I have fitted a lmer model, and now I am trying to interpret the coefficients in terms of the real coefficients instead of scaled ones.
My top model is:
lmer(logcptplus1~scale.t6+scale.logdepth+(1|location) + (1|Fyear),data=cpt, REML=TRUE)
so both the predictor variables are scaled, with one being the scaled log values. my response variable is not scaled and just logged.
to scale my predictor variables, I used the scale(data$column, center=TRUE,scale=TRUE) function in r.
The output for my model is:
Fixed effects:
Estimate Std. Error t value
(int) 3.31363 0.15163 21.853
scale.t6 -0.34400 0.10540 -3.264
scale.logdepth -0.58199 0.06486 -8.973
so how can I obtain real estimates for my response variable from these coefficients that are scaled based on my scaled predictor variables?
NOTE: I understand how to unscale my predictor variables, just not how to unscale/transform the coefficients
Thanks
The scale function does a z-transform of the data, which means it takes the original values, subtracts the mean, and then divides by the standard deviation.
to_scale <- 1:10
using_scale <- scale(to_scale, center = TRUE, scale = TRUE)
by_hand <- (to_scale - mean(to_scale))/sd(to_scale)
identical(as.numeric(using_scale), by_hand)
[1] TRUE
Therefore, to reverse the model coefficients all you need to do is multiply the coefficient by the standard deviation of the covariate and add the mean. The scale function holds onto the mean and sd for you. So, if we assume that your covariate values are the using_scale vector for the scale.t6 regression coefficient we can write a function to do the work for us.
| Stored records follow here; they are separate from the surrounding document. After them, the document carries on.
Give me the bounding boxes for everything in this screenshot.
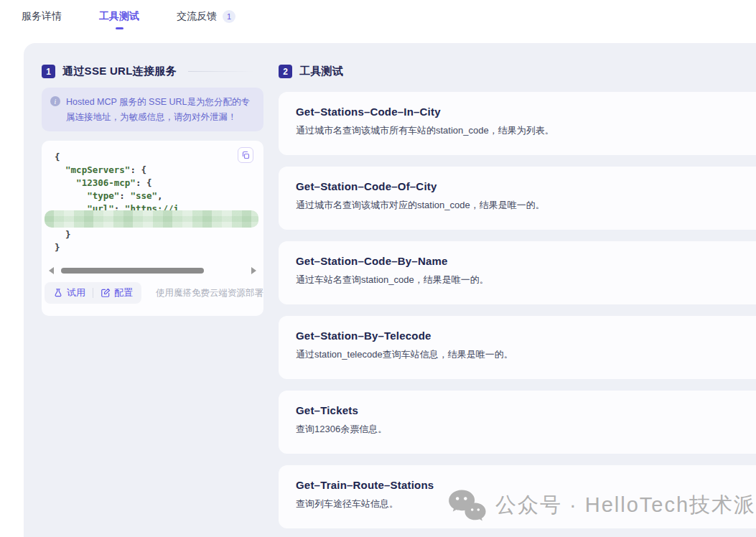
step-2-badge: 2 [279,65,292,78]
tab-feedback[interactable]: 交流反馈 1 [177,10,235,23]
deploy-hint-link[interactable]: 使用魔搭免费云端资源部署 [156,287,263,299]
tool-description: 查询列车途径车站信息。 [296,498,756,510]
tool-name: Get–Station–By–Telecode [296,330,756,342]
scroll-right-arrow-icon[interactable] [251,267,256,274]
try-button-label: 试用 [67,286,85,299]
alert-text: Hosted MCP 服务的 SSE URL是为您分配的专属连接地址，为敏感信息… [66,95,255,124]
config-button-label: 配置 [114,286,133,299]
tool-description: 通过城市名查询该城市所有车站的station_code，结果为列表。 [296,124,756,137]
tab-bar: 服务详情 工具测试 交流反馈 1 [0,0,756,43]
tab-service-details[interactable]: 服务详情 [22,10,62,23]
redacted-url-mosaic [45,210,258,228]
code-footer: 试用 配置 使用魔搭免费云端资源部署 [45,280,259,306]
tools-section-header: 2 工具测试 [279,65,343,78]
scrollbar-thumb[interactable] [61,268,204,274]
button-divider [93,288,93,298]
feedback-count-badge: 1 [223,10,235,23]
tool-card[interactable]: Get–Stations–Code–In–City通过城市名查询该城市所有车站的… [279,92,756,155]
edit-icon [101,288,111,298]
action-button-group: 试用 配置 [45,282,141,304]
copy-icon [241,151,250,159]
try-button[interactable]: 试用 [53,286,85,299]
active-tab-indicator [116,27,123,29]
flask-icon [53,288,63,298]
tool-card[interactable]: Get–Station–By–Telecode通过station_telecod… [279,316,756,379]
tool-name: Get–Station–Code–By–Name [296,255,756,267]
mcp-config-json[interactable]: { "mcpServers": { "12306-mcp": { "type":… [55,151,256,254]
tool-name: Get–Station–Code–Of–City [296,180,756,192]
sse-section-header: 1 通过SSE URL连接服务 [42,65,254,78]
mcp-config-code-card: { "mcpServers": { "12306-mcp": { "type":… [42,141,263,316]
tools-section-title: 工具测试 [299,65,343,78]
tool-name: Get–Stations–Code–In–City [296,106,756,118]
tool-description: 通过城市名查询该城市对应的station_code，结果是唯一的。 [296,199,756,212]
sse-section-title: 通过SSE URL连接服务 [62,65,177,78]
tab-label: 交流反馈 [177,10,217,23]
page: 服务详情 工具测试 交流反馈 1 1 通过SSE URL连接服务 i Hoste… [0,0,756,537]
tool-name: Get–Train–Route–Stations [296,479,756,491]
copy-button[interactable] [238,147,253,163]
tool-name: Get–Tickets [296,404,756,416]
scroll-left-arrow-icon[interactable] [49,267,54,274]
step-1-badge: 1 [42,65,55,78]
tab-label: 服务详情 [22,10,62,23]
tool-card[interactable]: Get–Train–Route–Stations查询列车途径车站信息。 [279,465,756,528]
tab-label: 工具测试 [99,10,139,23]
sse-url-alert: i Hosted MCP 服务的 SSE URL是为您分配的专属连接地址，为敏感… [42,88,263,131]
tool-description: 通过station_telecode查询车站信息，结果是唯一的。 [296,348,756,361]
tab-tool-test[interactable]: 工具测试 [99,10,139,29]
main-panel: 1 通过SSE URL连接服务 i Hosted MCP 服务的 SSE URL… [24,43,756,537]
horizontal-scrollbar [49,266,256,276]
header-divider-line [188,71,254,72]
config-button[interactable]: 配置 [101,286,133,299]
tool-description: 通过车站名查询station_code，结果是唯一的。 [296,274,756,286]
info-icon: i [50,96,60,106]
tool-description: 查询12306余票信息。 [296,423,756,436]
scrollbar-track[interactable] [61,268,244,274]
tool-card[interactable]: Get–Tickets查询12306余票信息。 [279,391,756,454]
tool-card[interactable]: Get–Station–Code–Of–City通过城市名查询该城市对应的sta… [279,167,756,230]
tool-card[interactable]: Get–Station–Code–By–Name通过车站名查询station_c… [279,241,756,304]
tool-list: Get–Stations–Code–In–City通过城市名查询该城市所有车站的… [279,92,756,537]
get_real <- function(coef, scaled_covariate){
# collect mean and standard deviation from scaled covariate
mean_sd <- unlist(attributes(scaled_covariate)[-1])
# reverse the z-transformation
answer <- (coef * mean_sd[2]) + mean_sd[1]
# this value will have a name, remove it
names(answer) <- NULL
# return unscaled coef
return(answer)
}
get_real(-0.3440, using_scale)
[1] 4.458488
In other words, it is the same thing as unscaling your predictor variables because it is a monotonic transformation.